• DIRECTIONS FOR THIS TASK: Reproduce nothing but the lines from the one containing "خرداد ماه ۱۴۰۵" to the end of the records below, each exactly as written.

• SOURCE RECORDS:
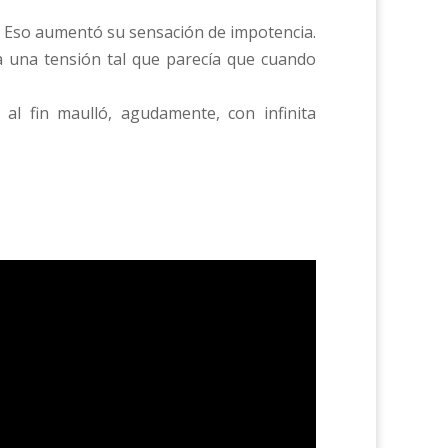
. Eso aumentó su sensación de impotencia.
za una tensión tal que parecía que cuando
al fin maulló, agudamente, con infinita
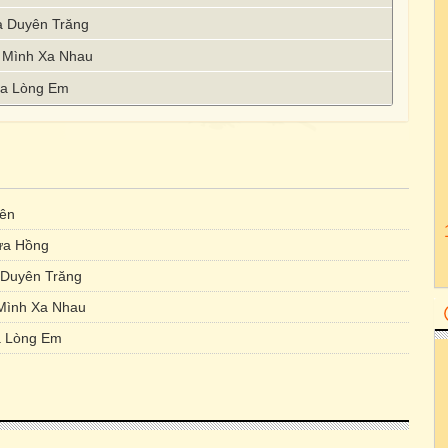
a Duyên Trăng
i Mình Xa Nhau
ừa Lòng Em
ên
ửa Hồng
 Duyên Trăng
Mình Xa Nhau
 Lòng Em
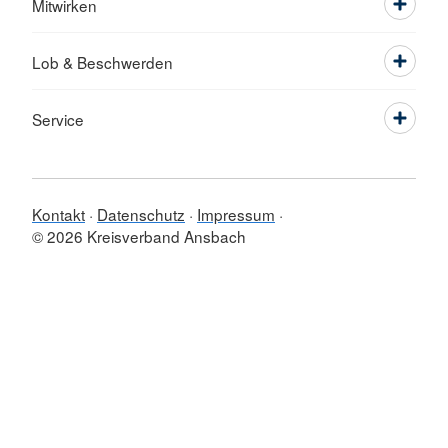
Mitwirken
Lob & Beschwerden
Service
Kontakt
Datenschutz
Impressum
© 2026 Kreisverband Ansbach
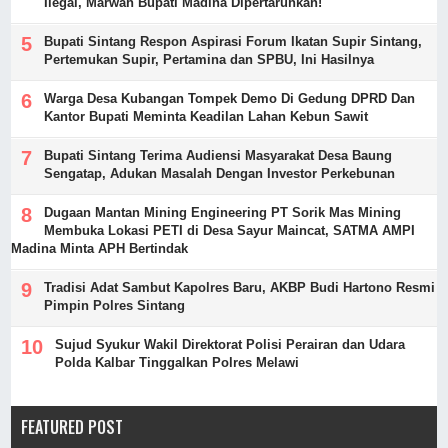
Ilegal, Marwah Bupati Madina Dipertaruhkan!
Bupati Sintang Respon Aspirasi Forum Ikatan Supir Sintang,
Pertemukan Supir, Pertamina dan SPBU, Ini Hasilnya
Warga Desa Kubangan Tompek Demo Di Gedung DPRD Dan
Kantor Bupati Meminta Keadilan Lahan Kebun Sawit
Bupati Sintang Terima Audiensi Masyarakat Desa Baung
Sengatap, Adukan Masalah Dengan Investor Perkebunan
Dugaan Mantan Mining Engineering PT Sorik Mas Mining
Membuka Lokasi PETI di Desa Sayur Maincat, SATMA AMPI
Madina Minta APH Bertindak
Tradisi Adat Sambut Kapolres Baru, AKBP Budi Hartono Resmi
Pimpin Polres Sintang
Sujud Syukur Wakil Direktorat Polisi Perairan dan Udara
Polda Kalbar Tinggalkan Polres Melawi
FEATURED POST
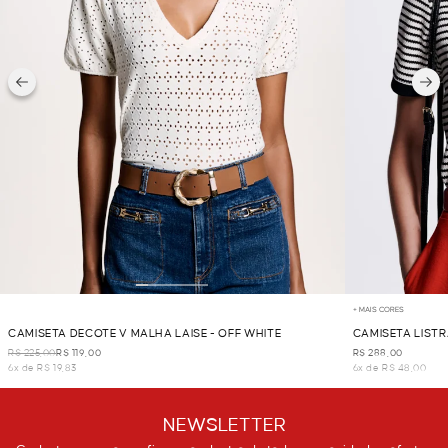
+ MAIS CORES
CAMISETA DECOTE V MALHA LAISE - OFF WHITE
CAMISETA LIST
R$ 225,00
R$ 119,00
R$ 288,00
6x de R$ 19,83
6x de R$ 48,00
NEWSLETTER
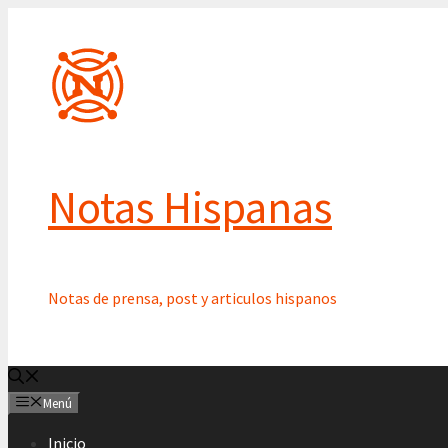
Saltar
al
contenido
Notas Hispanas
Notas de prensa, post y articulos hispanos
Menú
Inicio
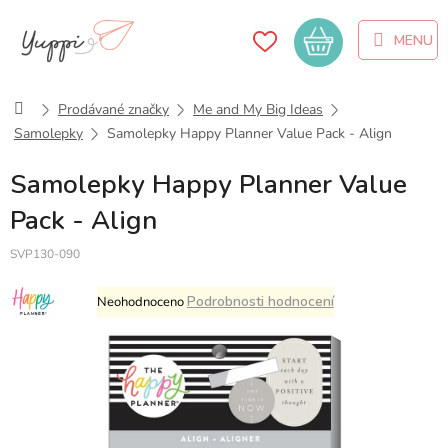
Přejít
na
Nákupní
obsah
košík
Domů
Prodávané značky
Me and My Big Ideas
Samolepky
Samolepky Happy Planner Value Pack - Align
Samolepky Happy Planner Value
Pack - Align
SVP130-090
Průměrné
Podrobnosti hodnocení
Neohodnoceno
hodnocení
produktu
je
0,0
z
5
hvězdiček.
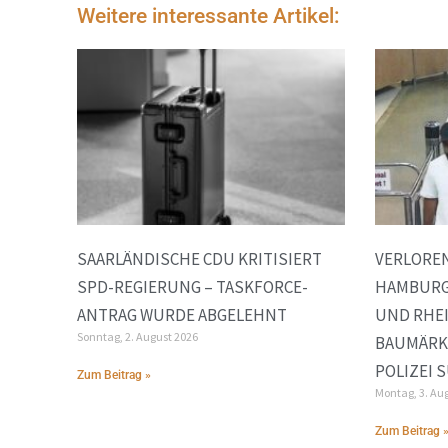
Weitere interessante Artikel:
SAARLÄNDISCHE CDU KRITISIERT
VERLOREN
SPD-REGIERUNG – TASKFORCE-
HAMBURG
ANTRAG WURDE ABGELEHNT
UND RHE
Sonntag, 2. August 2026
BAUMÄRK
POLIZEI 
Zum Beitrag »
Montag, 3. Au
Zum Beitrag 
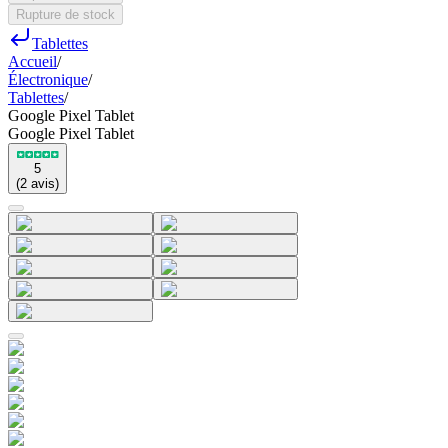
Rupture de stock
Tablettes
Accueil
/
Électronique
/
Tablettes
/
Google Pixel Tablet
Google Pixel Tablet
5
(
2
avis
)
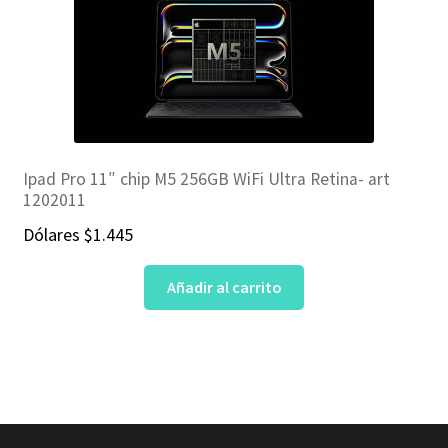
Ipad Pro 11″ chip M5 256GB WiFi Ultra Retina- art
1202011
Dólares
$
1.445
Añadir al carrito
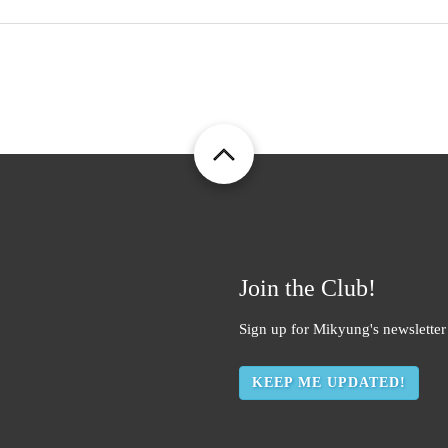
Join the Club!
Sign up for Mikyung's newsletter 
KEEP ME UPDATED!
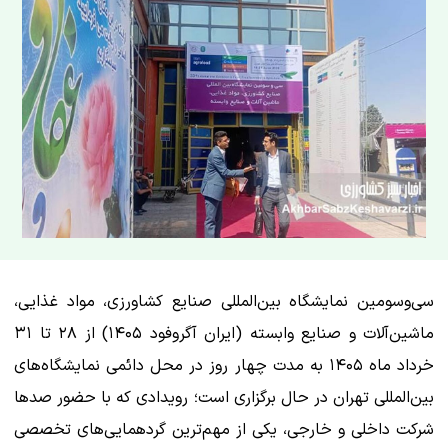
سی‌وسومین نمایشگاه بین‌المللی صنایع کشاورزی، مواد غذایی،
ماشین‌آلات و صنایع وابسته (ایران آگروفود ۱۴۰۵) از ۲۸ تا ۳۱
خرداد ماه ۱۴۰۵ به مدت چهار روز در محل دائمی نمایشگاه‌های
بین‌المللی تهران در حال برگزاری است؛ رویدادی که با حضور صدها
شرکت داخلی و خارجی، یکی از مهم‌ترین گردهمایی‌های تخصصی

• RESULT FOR THIS EXERCISE:
خرداد ماه ۱۴۰۵ به مدت چهار روز در محل دائمی نمایشگاه‌های
بین‌المللی تهران در حال برگزاری است؛ رویدادی که با حضور صدها
شرکت داخلی و خارجی، یکی از مهم‌ترین گردهمایی‌های تخصصی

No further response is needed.